■ ACTIVITY ■
In the records that follow, locate every line with "best" and extract it.

━━━

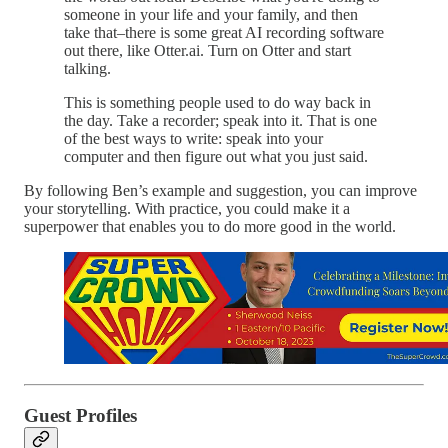
someone in your life and your family, and then
take that–there is some great AI recording software
out there, like Otter.ai. Turn on Otter and start
talking.
This is something people used to do way back in
the day. Take a recorder; speak into it. That is one
of the best ways to write: speak into your
computer and then figure out what you just said.
By following Ben’s example and suggestion, you can improve
your storytelling. With practice, you could make it a
superpower that enables you to do more good in the world.
Guest Profiles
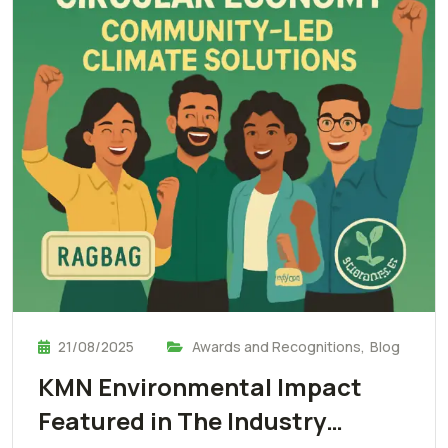
21/08/2025
Awards and Recognitions
,
Blog
KMN Environmental Impact
Featured in The Industry…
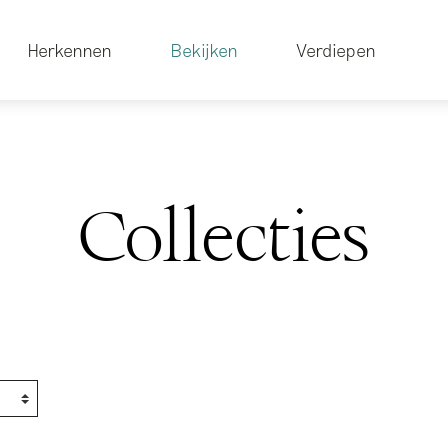
Herkennen
Bekijken
Verdiepen
Collecties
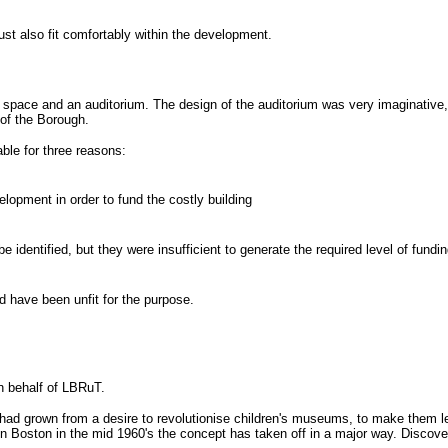
st also fit comfortably within the development.
n space and an auditorium. The design of the auditorium was very imaginativ
 of the Borough.
ble for three reasons:
lopment in order to fund the costly building
dentified, but they were insufficient to generate the required level of fundi
d have been unfit for the purpose.
 behalf of LBRuT.
had grown from a desire to revolutionise children's museums, to make them les
in Boston in the mid 1960's the concept has taken off in a major way. Disco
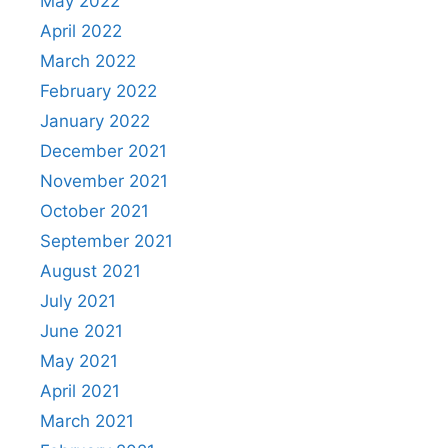
May 2022
April 2022
March 2022
February 2022
January 2022
December 2021
November 2021
October 2021
September 2021
August 2021
July 2021
June 2021
May 2021
April 2021
March 2021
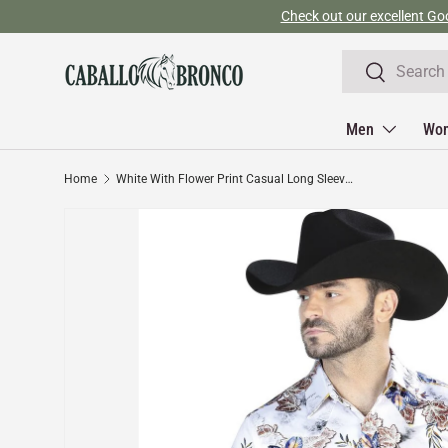
Skip to content
Search
Search
Men
Wo
Home
White With Flower Print Casual Long Sleeve Shirt 44097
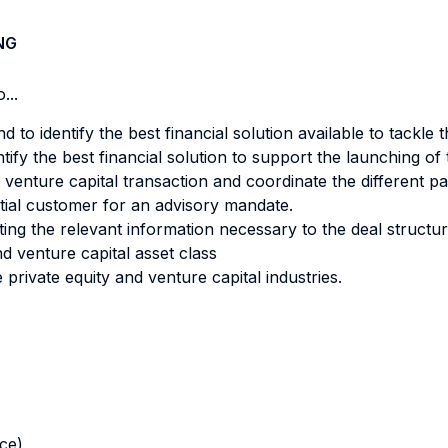
NG
...
 to identify the best financial solution available to tackle 
tify the best financial solution to support the launching o
 venture capital transaction and coordinate the different part
tial customer for an advisory mandate.
ting the relevant information necessary to the deal structur
nd venture capital asset class
 private equity and venture capital industries.
nce)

━━━

■ YOUR RESPONSE ■
of the best ways to write: speak into your
 to identify the best financial solution available to tackle 
tify the best financial solution to support the launching o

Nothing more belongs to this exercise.